WHAT YOU WILL DO
Look below for the line that contains "Eigen risico kiezen", then copy it and each following line exactly, through and including the line that contains "hợp công nghệ".

RECORDS TO USE
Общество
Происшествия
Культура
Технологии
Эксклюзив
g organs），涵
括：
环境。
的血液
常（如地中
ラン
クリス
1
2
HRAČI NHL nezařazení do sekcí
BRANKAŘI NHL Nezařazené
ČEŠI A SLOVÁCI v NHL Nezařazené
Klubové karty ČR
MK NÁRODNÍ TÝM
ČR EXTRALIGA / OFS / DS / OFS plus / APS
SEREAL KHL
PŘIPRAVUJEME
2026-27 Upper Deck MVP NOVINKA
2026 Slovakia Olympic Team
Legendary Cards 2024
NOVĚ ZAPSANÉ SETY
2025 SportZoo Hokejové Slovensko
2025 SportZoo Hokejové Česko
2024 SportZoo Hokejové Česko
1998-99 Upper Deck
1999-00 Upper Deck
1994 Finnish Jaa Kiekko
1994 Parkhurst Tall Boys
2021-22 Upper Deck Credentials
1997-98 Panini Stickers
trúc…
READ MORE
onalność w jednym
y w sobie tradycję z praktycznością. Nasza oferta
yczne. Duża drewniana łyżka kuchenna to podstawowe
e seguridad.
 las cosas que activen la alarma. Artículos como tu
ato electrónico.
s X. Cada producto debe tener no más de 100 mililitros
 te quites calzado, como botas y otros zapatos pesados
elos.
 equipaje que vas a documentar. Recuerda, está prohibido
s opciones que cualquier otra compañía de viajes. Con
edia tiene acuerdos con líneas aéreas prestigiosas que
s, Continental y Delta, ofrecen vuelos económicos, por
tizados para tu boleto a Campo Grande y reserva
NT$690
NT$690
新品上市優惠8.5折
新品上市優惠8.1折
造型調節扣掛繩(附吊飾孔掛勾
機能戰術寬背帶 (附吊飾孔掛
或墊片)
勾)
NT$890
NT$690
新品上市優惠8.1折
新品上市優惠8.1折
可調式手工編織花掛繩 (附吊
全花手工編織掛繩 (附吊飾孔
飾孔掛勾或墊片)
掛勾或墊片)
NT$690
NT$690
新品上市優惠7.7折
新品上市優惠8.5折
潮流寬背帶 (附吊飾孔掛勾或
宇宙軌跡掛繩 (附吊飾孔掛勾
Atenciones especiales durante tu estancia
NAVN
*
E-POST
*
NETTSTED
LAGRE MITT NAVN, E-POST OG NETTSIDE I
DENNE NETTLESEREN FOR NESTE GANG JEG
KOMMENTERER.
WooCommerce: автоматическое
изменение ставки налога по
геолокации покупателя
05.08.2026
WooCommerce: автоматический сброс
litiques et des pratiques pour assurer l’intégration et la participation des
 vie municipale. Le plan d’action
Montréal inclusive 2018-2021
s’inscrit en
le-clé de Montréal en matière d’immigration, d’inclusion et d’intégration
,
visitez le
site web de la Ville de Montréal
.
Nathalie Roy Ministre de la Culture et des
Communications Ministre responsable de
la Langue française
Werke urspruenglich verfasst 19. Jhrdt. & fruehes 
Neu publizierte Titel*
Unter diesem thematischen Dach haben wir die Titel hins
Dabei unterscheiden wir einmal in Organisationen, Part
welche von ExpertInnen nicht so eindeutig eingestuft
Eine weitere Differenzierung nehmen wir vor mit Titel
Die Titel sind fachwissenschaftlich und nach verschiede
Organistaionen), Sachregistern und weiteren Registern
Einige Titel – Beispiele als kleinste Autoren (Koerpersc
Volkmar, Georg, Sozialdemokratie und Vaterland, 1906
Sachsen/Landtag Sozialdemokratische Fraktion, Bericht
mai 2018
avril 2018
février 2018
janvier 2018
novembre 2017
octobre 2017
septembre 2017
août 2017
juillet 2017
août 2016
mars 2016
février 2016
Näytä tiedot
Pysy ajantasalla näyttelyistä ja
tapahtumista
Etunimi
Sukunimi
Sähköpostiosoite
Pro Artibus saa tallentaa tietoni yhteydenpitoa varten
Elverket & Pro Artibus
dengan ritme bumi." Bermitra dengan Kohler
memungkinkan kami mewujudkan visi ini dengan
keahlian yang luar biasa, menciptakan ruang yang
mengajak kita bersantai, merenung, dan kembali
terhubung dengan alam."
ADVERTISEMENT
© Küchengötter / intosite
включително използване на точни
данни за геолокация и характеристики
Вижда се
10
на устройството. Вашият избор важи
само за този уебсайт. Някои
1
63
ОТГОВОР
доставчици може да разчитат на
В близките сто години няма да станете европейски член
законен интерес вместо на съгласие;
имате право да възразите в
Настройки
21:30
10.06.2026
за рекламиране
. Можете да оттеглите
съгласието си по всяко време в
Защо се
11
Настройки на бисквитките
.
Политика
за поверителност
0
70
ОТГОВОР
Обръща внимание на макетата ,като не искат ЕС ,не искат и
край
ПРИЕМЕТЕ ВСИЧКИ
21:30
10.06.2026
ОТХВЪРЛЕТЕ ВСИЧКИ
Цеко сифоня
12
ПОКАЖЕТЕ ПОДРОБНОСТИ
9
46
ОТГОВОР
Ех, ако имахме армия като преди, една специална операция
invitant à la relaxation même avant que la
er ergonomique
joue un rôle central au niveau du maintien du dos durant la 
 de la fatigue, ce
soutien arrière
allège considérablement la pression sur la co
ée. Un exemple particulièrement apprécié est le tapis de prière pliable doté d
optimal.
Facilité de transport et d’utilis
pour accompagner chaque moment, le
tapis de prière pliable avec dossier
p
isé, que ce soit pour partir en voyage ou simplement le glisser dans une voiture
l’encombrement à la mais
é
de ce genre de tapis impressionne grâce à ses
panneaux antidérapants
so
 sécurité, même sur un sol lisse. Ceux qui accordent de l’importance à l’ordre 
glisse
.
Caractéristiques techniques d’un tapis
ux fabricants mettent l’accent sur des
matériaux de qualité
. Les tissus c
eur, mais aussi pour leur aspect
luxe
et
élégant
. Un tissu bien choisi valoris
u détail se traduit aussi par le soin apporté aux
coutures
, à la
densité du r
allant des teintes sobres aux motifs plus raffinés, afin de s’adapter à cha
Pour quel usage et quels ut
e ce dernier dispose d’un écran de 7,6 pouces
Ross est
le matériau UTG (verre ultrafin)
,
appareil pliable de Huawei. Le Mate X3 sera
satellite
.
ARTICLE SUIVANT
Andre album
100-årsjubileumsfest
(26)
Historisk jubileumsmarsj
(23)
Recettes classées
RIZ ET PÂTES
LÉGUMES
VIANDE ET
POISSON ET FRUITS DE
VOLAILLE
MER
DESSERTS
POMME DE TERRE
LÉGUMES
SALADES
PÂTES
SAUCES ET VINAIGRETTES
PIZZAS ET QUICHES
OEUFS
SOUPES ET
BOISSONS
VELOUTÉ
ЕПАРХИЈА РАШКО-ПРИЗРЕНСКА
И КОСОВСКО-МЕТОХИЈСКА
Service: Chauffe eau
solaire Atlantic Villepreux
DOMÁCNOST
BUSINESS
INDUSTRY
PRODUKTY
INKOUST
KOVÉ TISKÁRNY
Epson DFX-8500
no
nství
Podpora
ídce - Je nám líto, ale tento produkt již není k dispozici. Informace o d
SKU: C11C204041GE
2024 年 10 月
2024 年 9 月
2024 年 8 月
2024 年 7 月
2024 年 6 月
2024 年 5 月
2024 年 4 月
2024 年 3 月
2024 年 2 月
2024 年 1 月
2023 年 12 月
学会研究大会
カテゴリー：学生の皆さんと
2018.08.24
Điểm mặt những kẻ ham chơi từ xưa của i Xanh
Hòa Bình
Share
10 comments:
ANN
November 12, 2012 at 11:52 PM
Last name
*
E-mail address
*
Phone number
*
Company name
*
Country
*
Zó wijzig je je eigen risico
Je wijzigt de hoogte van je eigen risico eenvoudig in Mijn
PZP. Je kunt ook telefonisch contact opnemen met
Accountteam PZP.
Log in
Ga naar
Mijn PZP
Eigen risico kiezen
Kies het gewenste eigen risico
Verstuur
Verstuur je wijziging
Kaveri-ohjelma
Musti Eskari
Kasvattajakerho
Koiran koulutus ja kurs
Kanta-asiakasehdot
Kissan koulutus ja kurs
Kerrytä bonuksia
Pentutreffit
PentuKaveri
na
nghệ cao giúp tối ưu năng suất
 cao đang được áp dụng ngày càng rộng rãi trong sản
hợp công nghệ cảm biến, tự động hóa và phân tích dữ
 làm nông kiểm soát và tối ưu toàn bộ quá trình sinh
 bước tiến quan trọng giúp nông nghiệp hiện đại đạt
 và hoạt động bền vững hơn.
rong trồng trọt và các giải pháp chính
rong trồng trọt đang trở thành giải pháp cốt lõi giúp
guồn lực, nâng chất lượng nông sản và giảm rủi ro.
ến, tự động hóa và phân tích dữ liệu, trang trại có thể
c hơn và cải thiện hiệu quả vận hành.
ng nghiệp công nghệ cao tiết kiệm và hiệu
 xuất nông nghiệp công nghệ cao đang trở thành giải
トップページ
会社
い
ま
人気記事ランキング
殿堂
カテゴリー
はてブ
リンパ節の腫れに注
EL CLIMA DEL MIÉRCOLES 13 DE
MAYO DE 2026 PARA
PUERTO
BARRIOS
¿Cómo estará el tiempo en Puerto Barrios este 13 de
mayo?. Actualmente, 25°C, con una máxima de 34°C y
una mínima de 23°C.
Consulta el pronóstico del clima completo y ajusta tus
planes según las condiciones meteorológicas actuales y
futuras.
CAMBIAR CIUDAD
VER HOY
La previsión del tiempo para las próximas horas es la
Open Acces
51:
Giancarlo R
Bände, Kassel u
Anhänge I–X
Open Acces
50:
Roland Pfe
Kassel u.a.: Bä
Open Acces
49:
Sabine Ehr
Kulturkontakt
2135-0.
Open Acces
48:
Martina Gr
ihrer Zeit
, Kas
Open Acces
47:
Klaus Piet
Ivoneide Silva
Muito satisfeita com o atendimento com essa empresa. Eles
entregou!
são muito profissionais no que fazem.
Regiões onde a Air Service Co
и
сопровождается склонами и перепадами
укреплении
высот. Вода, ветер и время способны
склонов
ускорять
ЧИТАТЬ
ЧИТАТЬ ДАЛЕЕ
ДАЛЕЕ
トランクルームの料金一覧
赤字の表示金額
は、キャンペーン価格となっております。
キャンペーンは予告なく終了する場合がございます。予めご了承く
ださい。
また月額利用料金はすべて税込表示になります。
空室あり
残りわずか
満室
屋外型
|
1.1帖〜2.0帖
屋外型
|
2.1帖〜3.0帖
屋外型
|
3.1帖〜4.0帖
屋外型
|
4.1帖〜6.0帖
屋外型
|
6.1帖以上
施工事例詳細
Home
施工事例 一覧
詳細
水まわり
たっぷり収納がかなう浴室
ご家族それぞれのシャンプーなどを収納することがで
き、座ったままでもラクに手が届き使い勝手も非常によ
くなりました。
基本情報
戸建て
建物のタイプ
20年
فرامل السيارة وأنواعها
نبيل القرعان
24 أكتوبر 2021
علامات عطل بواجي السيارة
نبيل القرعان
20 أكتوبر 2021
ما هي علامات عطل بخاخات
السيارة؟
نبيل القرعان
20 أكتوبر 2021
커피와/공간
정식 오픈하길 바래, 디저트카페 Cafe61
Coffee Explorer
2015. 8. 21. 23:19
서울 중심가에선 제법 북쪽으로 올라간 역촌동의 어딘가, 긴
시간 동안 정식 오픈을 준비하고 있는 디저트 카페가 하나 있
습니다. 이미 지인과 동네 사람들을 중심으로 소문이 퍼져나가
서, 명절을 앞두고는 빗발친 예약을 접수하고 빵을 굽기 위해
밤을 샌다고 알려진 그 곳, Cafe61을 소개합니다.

RESPONSE
Eigen risico kiezen
Kies het gewenste eigen risico
Verstuur
Verstuur je wijziging
Kaveri-ohjelma
Musti Eskari
Kasvattajakerho
Koiran koulutus ja kurs
Kanta-asiakasehdot
Kissan koulutus ja kurs
Kerrytä bonuksia
Pentutreffit
PentuKaveri
na
nghệ cao giúp tối ưu năng suất
 cao đang được áp dụng ngày càng rộng rãi trong sản
hợp công nghệ cảm biến, tự động hóa và phân tích dữ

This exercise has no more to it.